We have addressed these problems more than a decade ago and as such the Screw Plugs have now become a viable option.

We’ll first talk about the bypass from shell to the channel or vice versa depending on the pressure gradient.

This leakage which is not visible (internal) is responsible for the  inefficiency in heat transfer, but in some processes it causes a much bigger problem where the two fluids should not mix, like in de-sulfurization and similar such cases.  So this is where we’ve come up with a gasket which will not allow that. Having said that let me explain what happens to the normal gasket.

With the joint like this where fluids are at high pressure & high temperature, refining you know is not only dirty but also corrosive and so the internals are made of stainless steel that has high coefficient of expansion. The channel barrel is made of stainless steel lined low alloy steel material that has lower coefficient of expansion.
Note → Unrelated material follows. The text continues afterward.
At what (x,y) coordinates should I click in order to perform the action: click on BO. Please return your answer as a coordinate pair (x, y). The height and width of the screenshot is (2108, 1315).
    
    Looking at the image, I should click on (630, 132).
The reason for not using stainless steel as a base metal is firstly because stainless steel is expensive in comparison and the wall thickness required would be much higher, as the allowable stresses go down drastically with increase in temperature in this case. We therefore are left with different metallurgies as regards the internals (non-pressure part). The pressure part is the channel barrel.
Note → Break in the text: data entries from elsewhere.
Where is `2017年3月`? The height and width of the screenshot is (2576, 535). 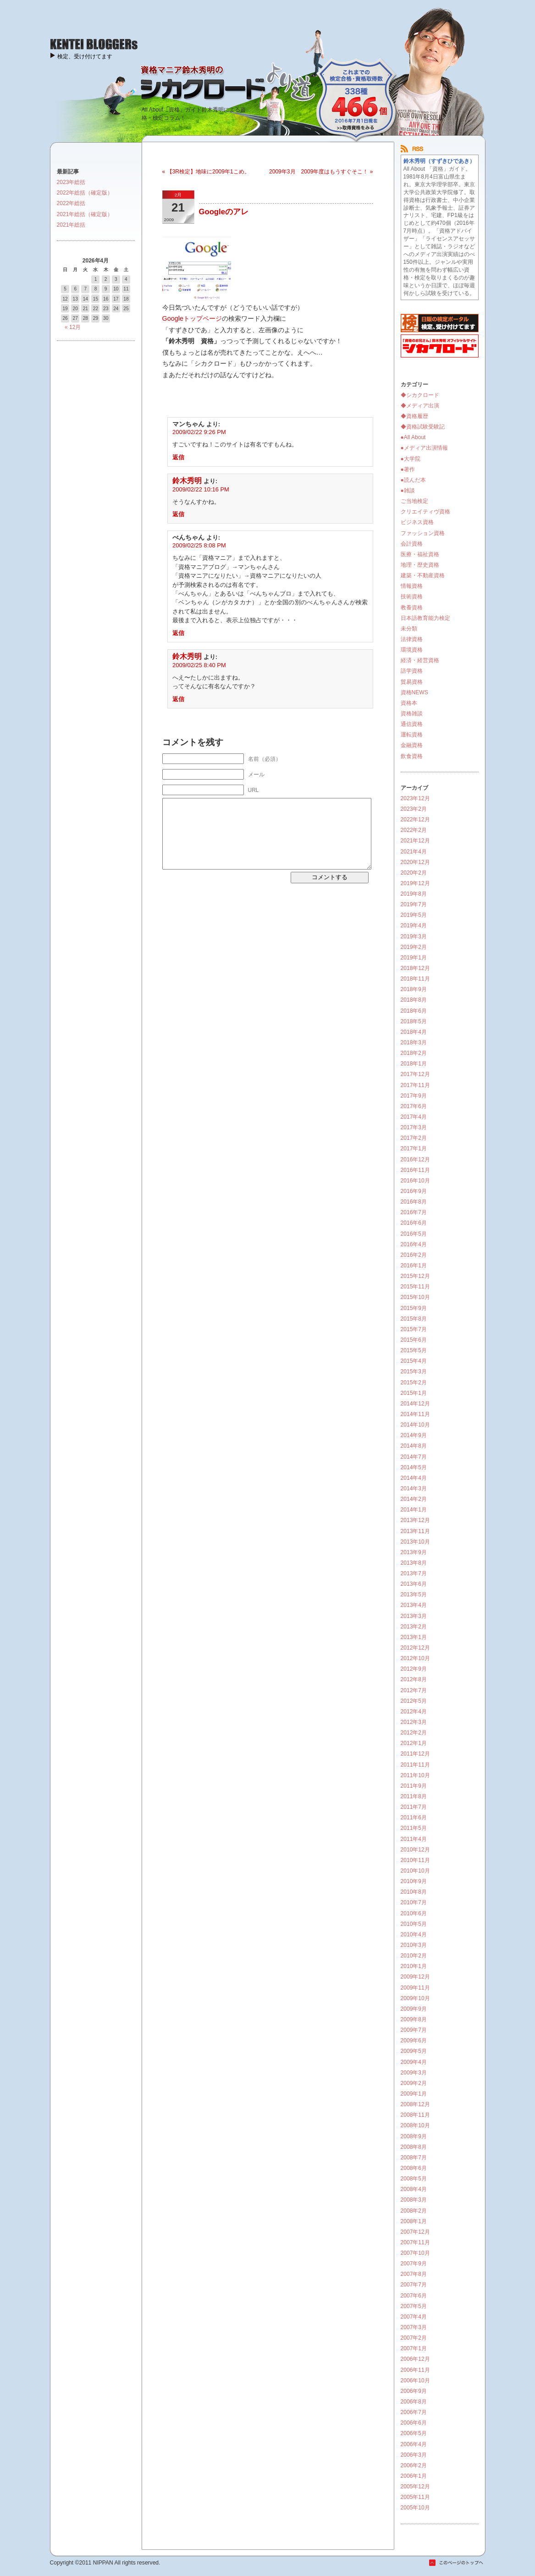 2017年3月 is located at coordinates (414, 1127).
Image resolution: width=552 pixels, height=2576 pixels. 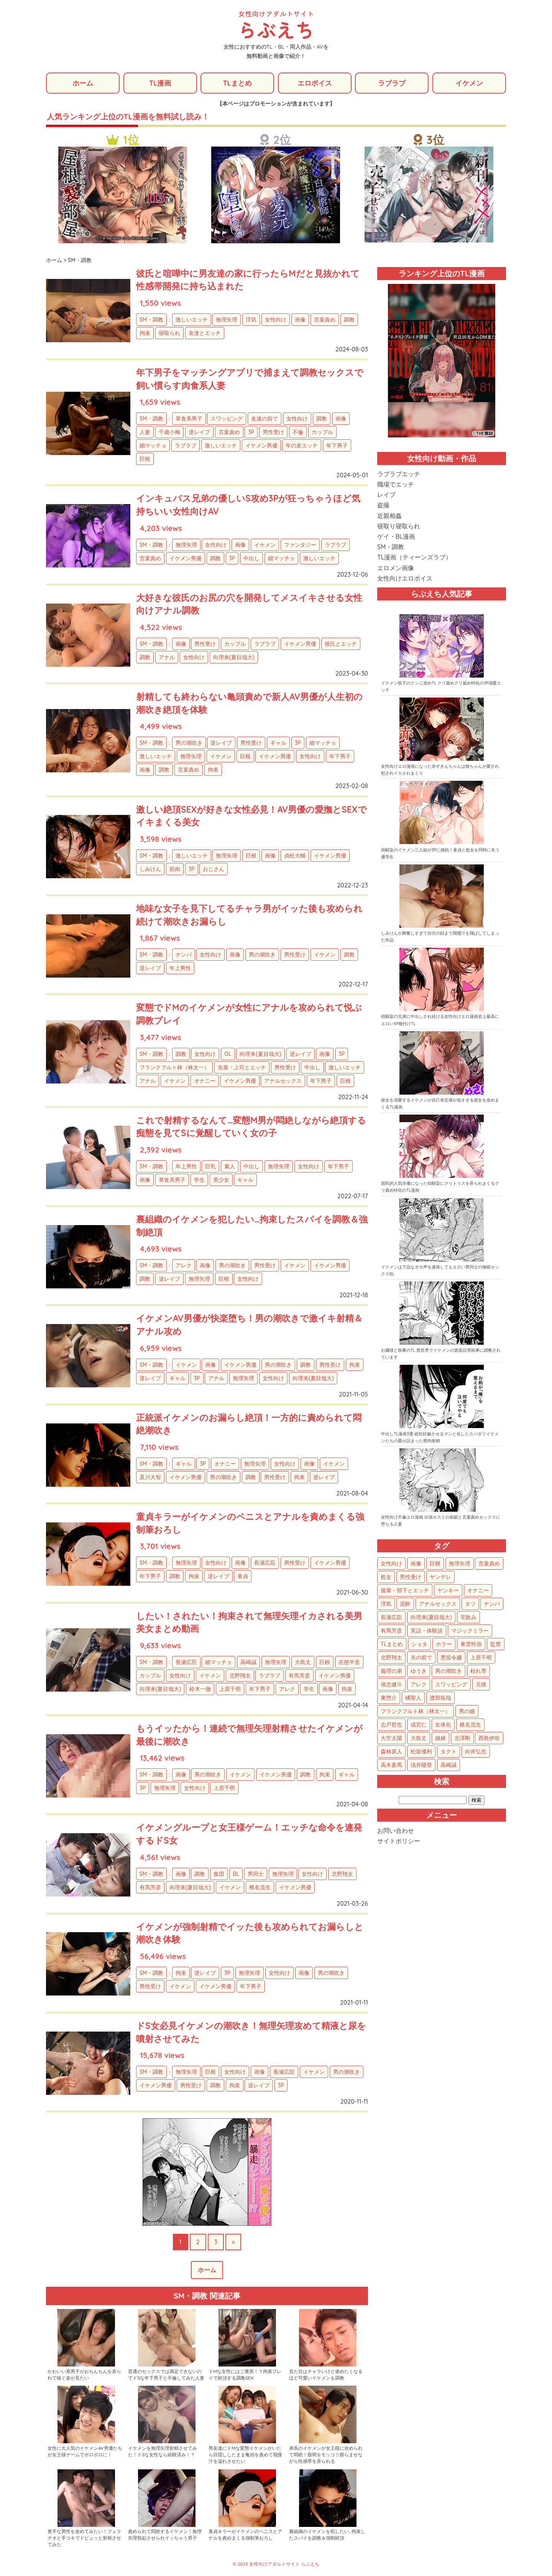 I want to click on 実話・体験談 [実話・体験談 (34個の項目)], so click(x=427, y=1631).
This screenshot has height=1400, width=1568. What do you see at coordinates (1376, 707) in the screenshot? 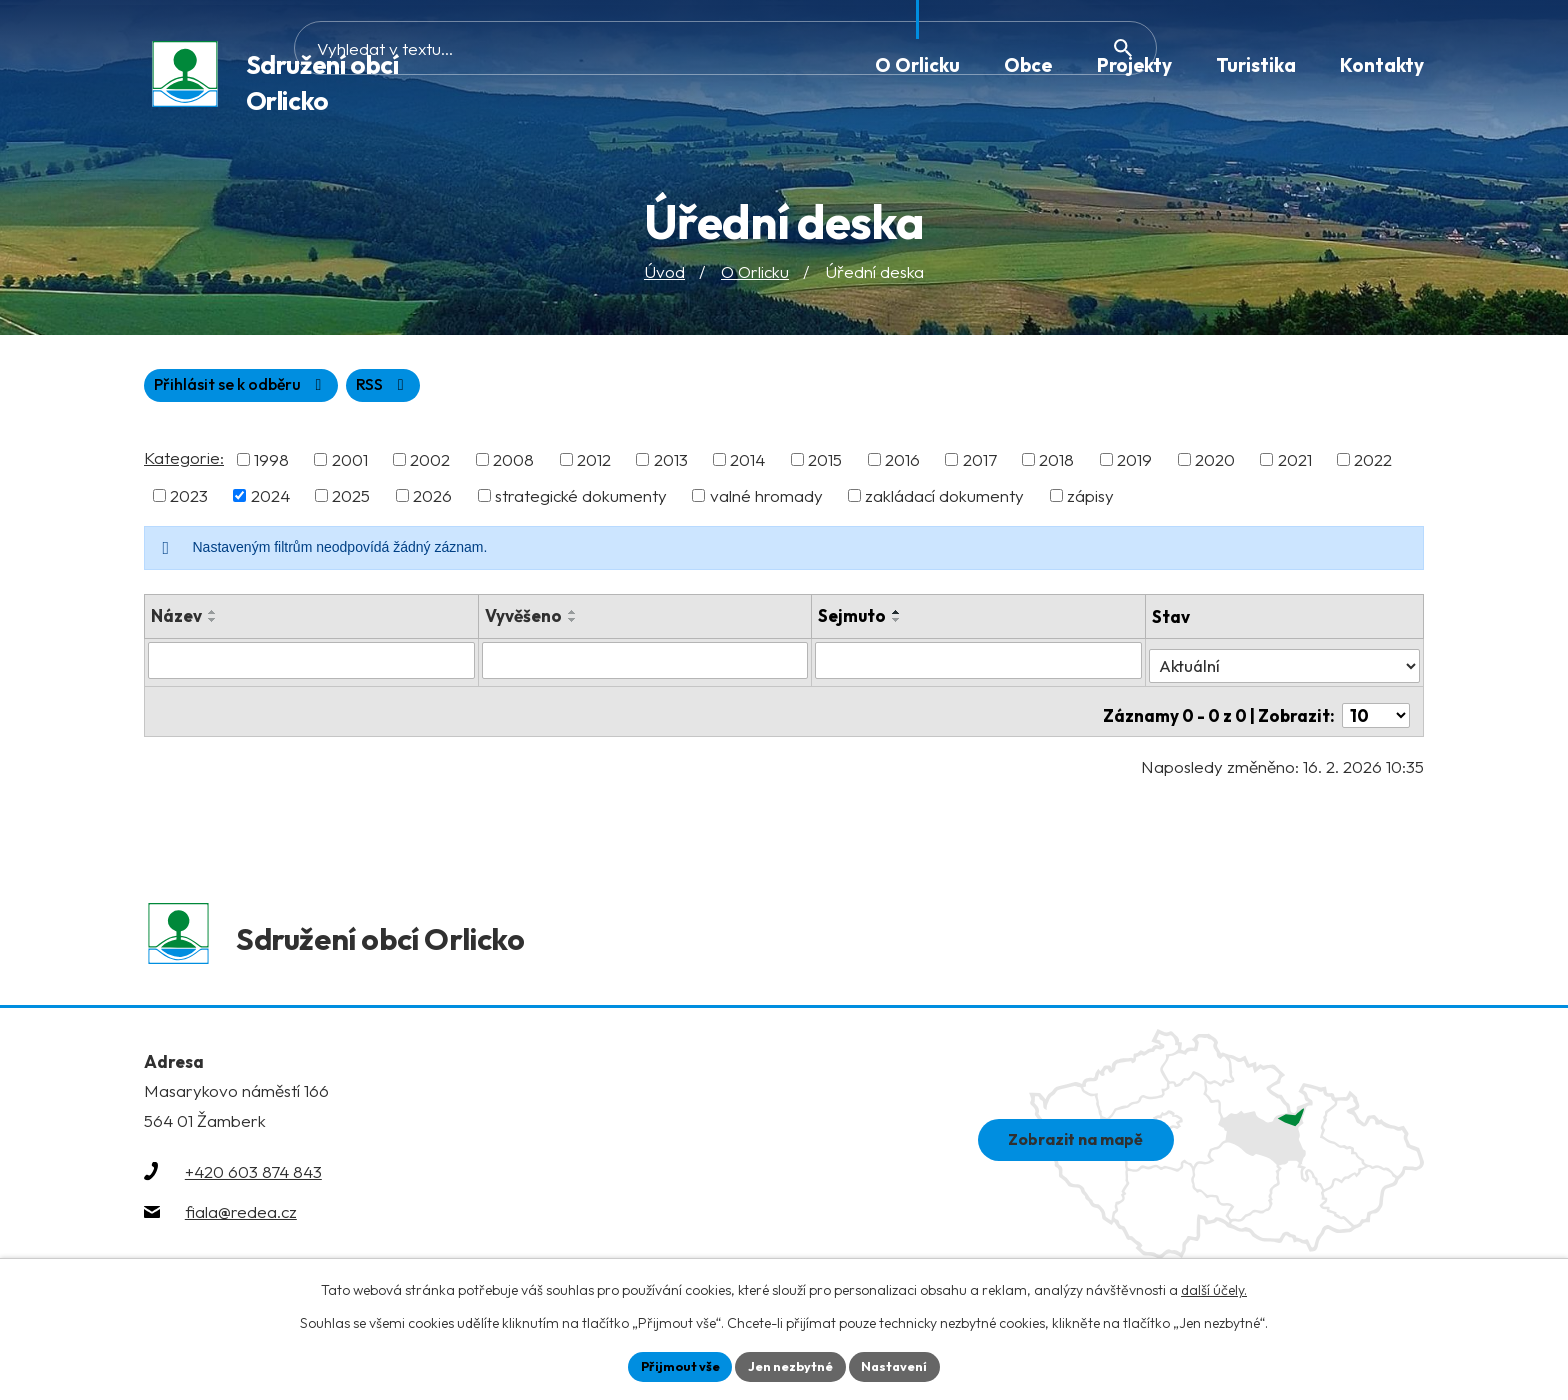 I see `[Počet oznámení na stranu]` at bounding box center [1376, 707].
So what happens in the service?

As the temperature increases the SS internals due to higher coefficient of expansion exert a higher load on the gasket that has only been tested at ambient temperature during the hydro testing. These are Spiral wound gaskets, the steel strips wound with a layer of graphite between the strips. This gasket (as specified by the consultant) is bound to get crushed under this extra load.  This has never been predicted by the consultant. We’ve have on several occasions in both CPCL and BPCL proved this and changed the gasket to Kamprofile with 100% results. Having said that, we need to understand that Kamprofile does not have the flexibility of Spiral Wound that is user friendly. Spiral Wound is also much more resilient and thereby absorbs/adopts well with uneven tightening.  Kamprofile on the other hand is quite rigid and although it will not crush as the Spiral Wound, it needs utmost care in tightening.  We have therefore worked out a procedure that gives us a uniform loading of the gasket where we are able to control not the torque but the axial load on the gasket. We can now say with confidence that for Screw Plugs in corrosive service the answer lies in selecting the right gasket for the shell and tube-sheet joint  and in compressing it with uniform load.

Now we come to the threaded plug and why it often gets jammed and so the very purpose of choosing Screw Plugs over conventional for trouble free maintenance is defeated.
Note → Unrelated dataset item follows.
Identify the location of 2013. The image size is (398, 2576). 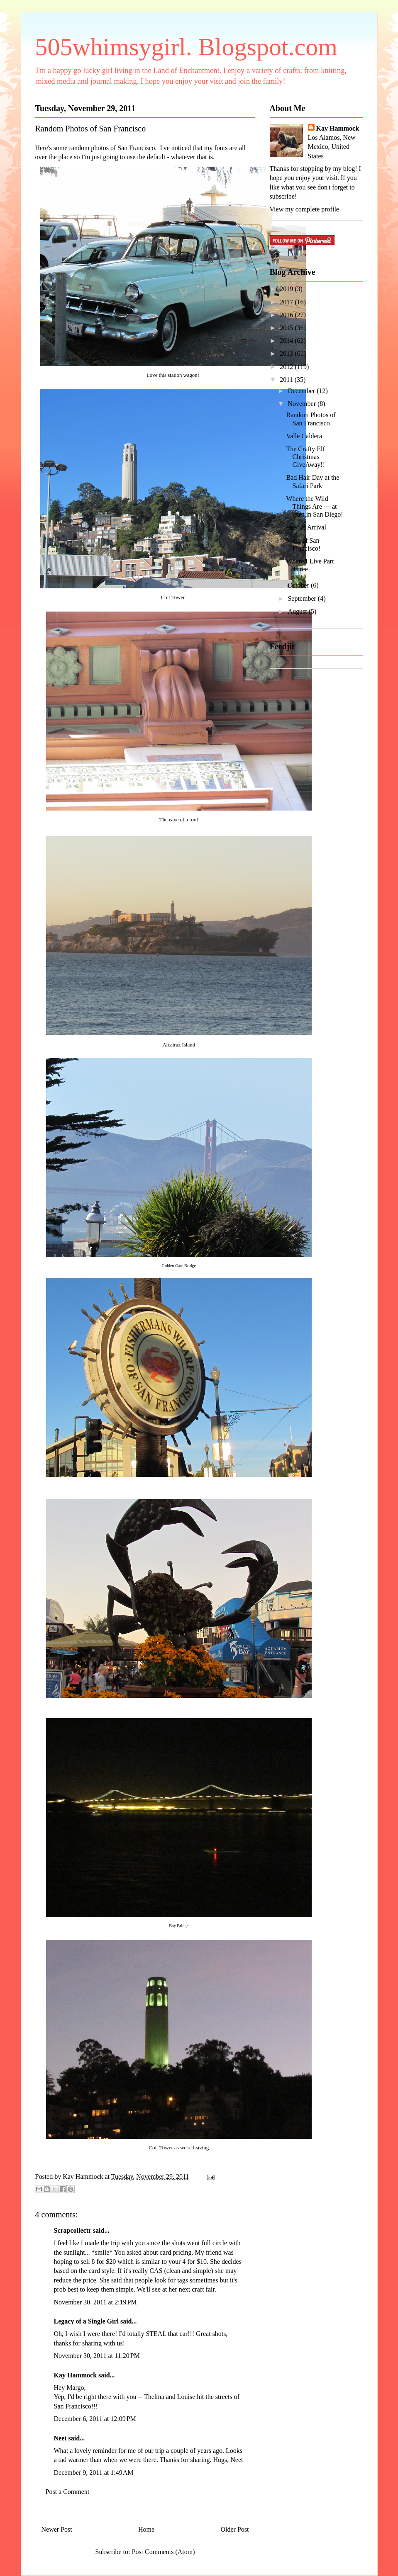 (287, 353).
The threaded area in a channel barrel gets bell-mouth due to inadequate wall thickness in that area when designed as per the code. This of course has no reference to the accident in Japan which expelled the whole channel internals leading to a lot of chaos. We have come a long way since then and such an event is not possible anymore because we have got threads which are much more overlapping as we now have one TPI and not three to four TPI as was the earlier trend.  The problem now is of another nature where the plug gets jammed because of the bell-mouthing of the channel barrel in the threaded area. The thickness after the threading is not adequate to withstand the bell-mouthing.

We have more than 40 years of experience in threaded enclosures besides the Screw Plugs and we have established correlations to work out thickness of the channel barrel wall in the threaded area as a safeguard against bell-mouthing. In simple words the ratio of wall thickness to the size of the standard nut, is not possible without providing added steel on the channel barrel in the threaded area.